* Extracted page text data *
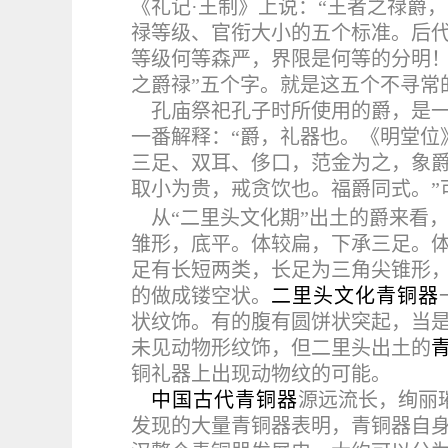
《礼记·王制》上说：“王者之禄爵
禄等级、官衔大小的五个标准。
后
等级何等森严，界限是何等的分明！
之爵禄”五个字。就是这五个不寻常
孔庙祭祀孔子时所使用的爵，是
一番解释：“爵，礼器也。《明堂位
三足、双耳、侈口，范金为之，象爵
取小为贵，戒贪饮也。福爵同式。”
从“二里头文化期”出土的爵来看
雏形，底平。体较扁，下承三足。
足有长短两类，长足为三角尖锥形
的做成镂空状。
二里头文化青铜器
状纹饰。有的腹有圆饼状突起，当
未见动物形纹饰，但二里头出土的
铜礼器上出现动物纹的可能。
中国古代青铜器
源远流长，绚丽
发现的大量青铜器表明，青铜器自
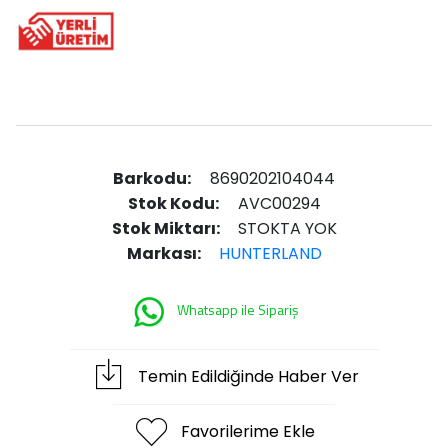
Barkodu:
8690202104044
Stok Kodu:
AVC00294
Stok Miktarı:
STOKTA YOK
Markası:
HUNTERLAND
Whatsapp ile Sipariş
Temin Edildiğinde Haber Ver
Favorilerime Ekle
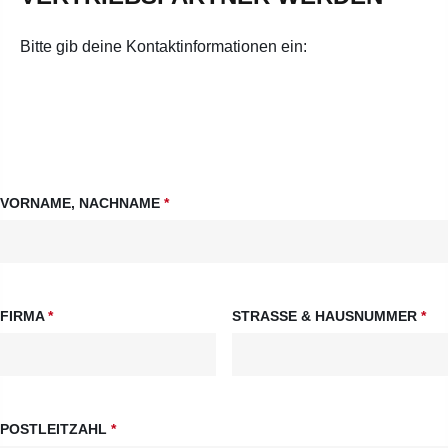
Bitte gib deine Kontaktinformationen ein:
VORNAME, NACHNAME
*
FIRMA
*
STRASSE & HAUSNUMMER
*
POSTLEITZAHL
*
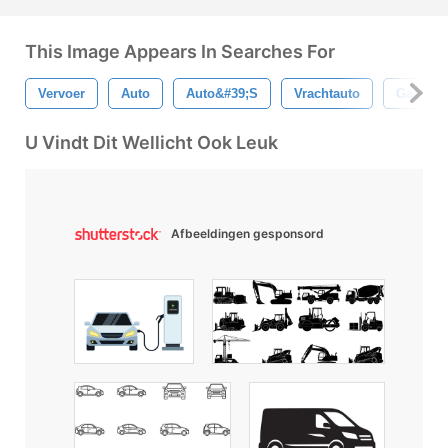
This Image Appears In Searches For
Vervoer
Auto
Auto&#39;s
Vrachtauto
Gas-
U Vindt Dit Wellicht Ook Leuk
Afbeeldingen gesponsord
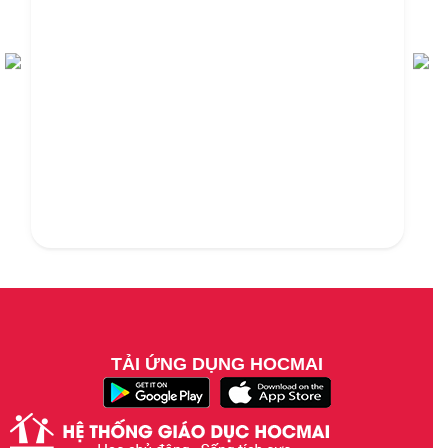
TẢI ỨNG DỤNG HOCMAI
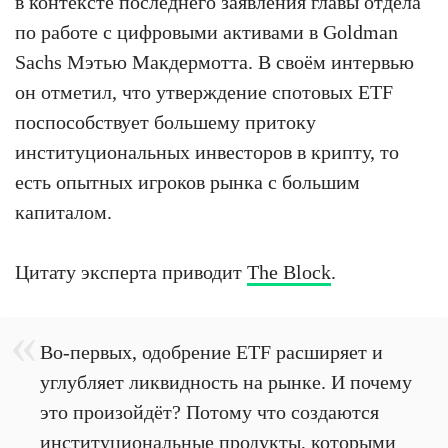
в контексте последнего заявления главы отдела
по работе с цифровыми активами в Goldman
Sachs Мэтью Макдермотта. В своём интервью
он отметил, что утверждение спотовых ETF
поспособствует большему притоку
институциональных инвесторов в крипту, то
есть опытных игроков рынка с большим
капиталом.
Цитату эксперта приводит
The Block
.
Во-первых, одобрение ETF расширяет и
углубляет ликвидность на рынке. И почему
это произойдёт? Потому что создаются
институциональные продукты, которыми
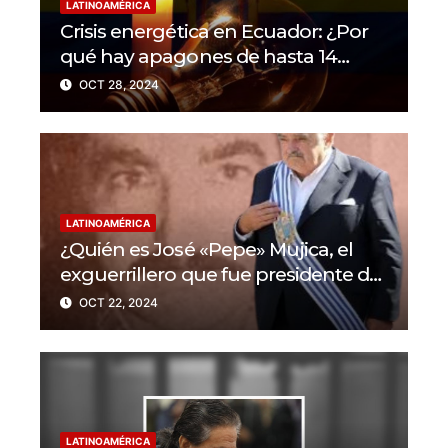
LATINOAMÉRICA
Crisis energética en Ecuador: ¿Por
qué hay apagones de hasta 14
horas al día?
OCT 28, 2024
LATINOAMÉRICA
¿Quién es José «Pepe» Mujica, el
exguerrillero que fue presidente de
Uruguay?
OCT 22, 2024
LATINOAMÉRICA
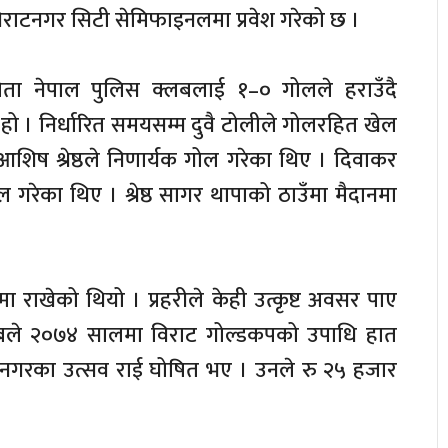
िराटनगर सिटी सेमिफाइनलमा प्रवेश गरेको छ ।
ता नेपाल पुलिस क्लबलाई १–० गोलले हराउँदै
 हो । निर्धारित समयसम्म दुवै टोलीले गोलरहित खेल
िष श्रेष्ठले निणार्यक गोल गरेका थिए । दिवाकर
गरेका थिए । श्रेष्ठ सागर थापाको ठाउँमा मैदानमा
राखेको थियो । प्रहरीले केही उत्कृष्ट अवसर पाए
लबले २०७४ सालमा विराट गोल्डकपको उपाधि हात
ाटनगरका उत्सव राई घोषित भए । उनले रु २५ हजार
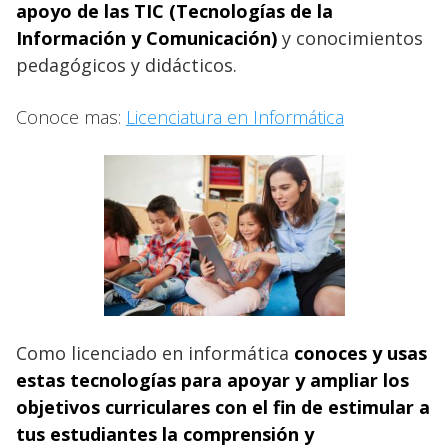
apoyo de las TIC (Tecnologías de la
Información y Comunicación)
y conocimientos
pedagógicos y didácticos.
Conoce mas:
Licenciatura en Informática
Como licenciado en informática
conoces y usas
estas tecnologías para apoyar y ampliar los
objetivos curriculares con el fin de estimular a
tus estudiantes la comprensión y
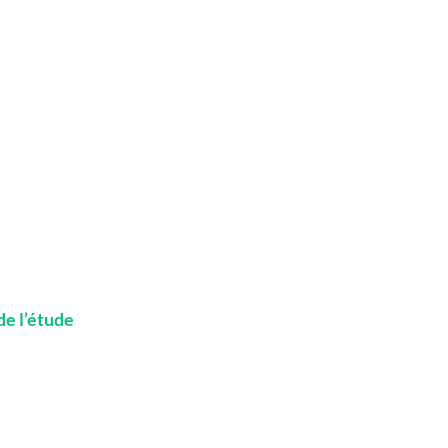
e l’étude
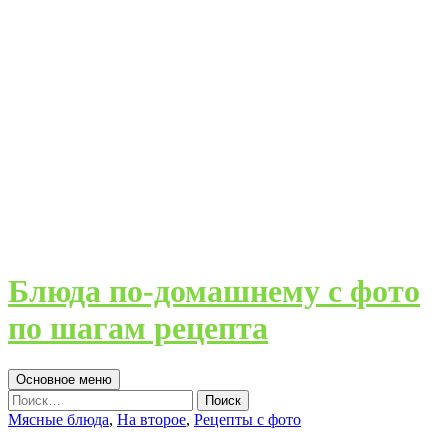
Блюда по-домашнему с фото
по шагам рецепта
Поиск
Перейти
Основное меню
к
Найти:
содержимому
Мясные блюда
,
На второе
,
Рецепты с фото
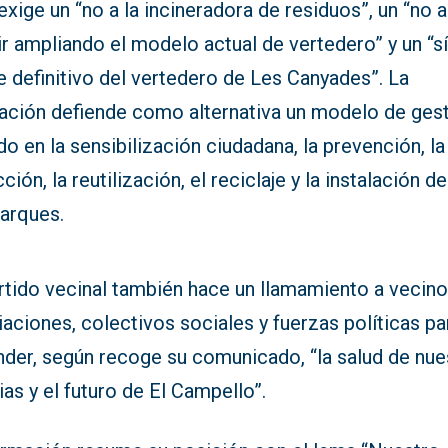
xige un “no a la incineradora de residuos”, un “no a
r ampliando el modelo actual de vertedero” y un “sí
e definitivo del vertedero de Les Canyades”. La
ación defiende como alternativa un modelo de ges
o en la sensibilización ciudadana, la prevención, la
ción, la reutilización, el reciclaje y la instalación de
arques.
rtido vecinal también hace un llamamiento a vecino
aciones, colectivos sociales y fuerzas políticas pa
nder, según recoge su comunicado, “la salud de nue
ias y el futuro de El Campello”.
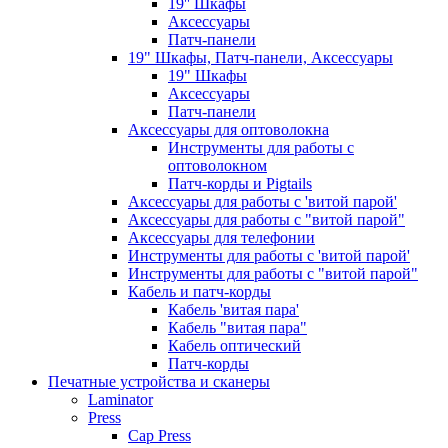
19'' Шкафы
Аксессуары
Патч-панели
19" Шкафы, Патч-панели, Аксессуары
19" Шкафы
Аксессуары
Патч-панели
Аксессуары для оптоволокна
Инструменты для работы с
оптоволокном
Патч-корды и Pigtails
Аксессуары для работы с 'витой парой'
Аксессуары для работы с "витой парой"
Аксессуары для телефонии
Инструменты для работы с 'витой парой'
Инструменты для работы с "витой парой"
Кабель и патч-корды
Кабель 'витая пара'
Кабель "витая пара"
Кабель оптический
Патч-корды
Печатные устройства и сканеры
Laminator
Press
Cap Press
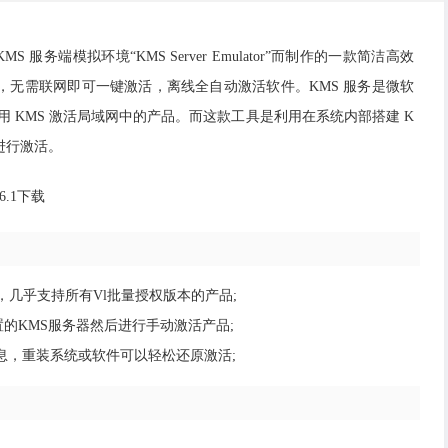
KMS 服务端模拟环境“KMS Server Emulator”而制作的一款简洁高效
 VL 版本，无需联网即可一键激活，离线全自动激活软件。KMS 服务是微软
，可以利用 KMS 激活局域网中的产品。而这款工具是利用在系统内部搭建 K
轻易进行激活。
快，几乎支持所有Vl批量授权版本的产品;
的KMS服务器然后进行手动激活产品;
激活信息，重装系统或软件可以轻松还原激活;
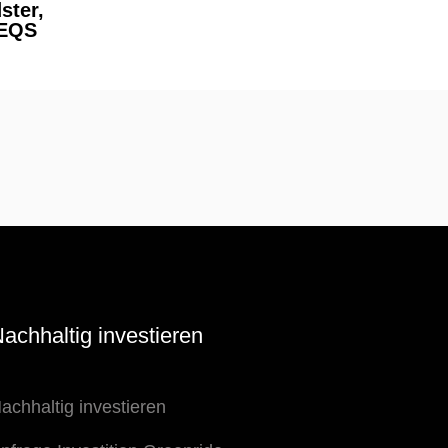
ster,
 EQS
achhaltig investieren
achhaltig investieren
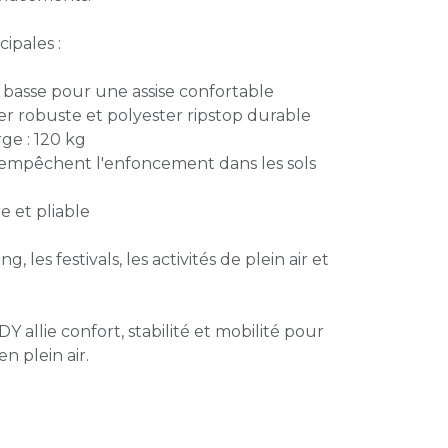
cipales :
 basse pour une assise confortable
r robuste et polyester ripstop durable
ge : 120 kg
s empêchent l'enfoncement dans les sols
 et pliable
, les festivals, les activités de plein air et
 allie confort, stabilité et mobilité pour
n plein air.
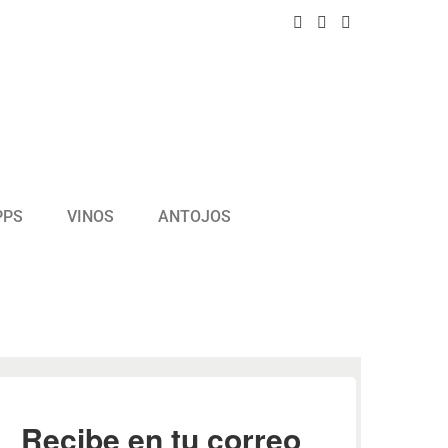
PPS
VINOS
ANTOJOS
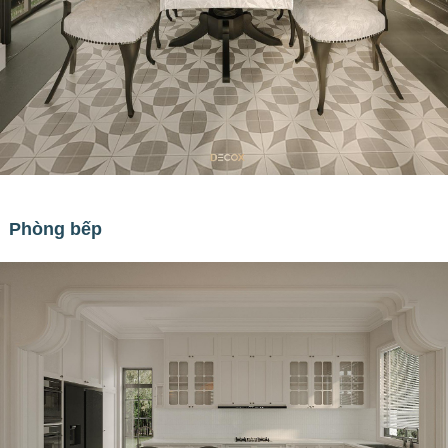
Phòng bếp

* Task instructions *
Among the lines above, find each one containing the string "Аксессуары" and copy it.

* Response *
Аксессуары
19" Шкафы, Патч-панели, Аксессуары
Аксессуары
Аксессуары для оптоволокна
Аксессуары для работы с 'витой парой'
Аксессуары для работы с "витой парой"
Аксессуары для телефонии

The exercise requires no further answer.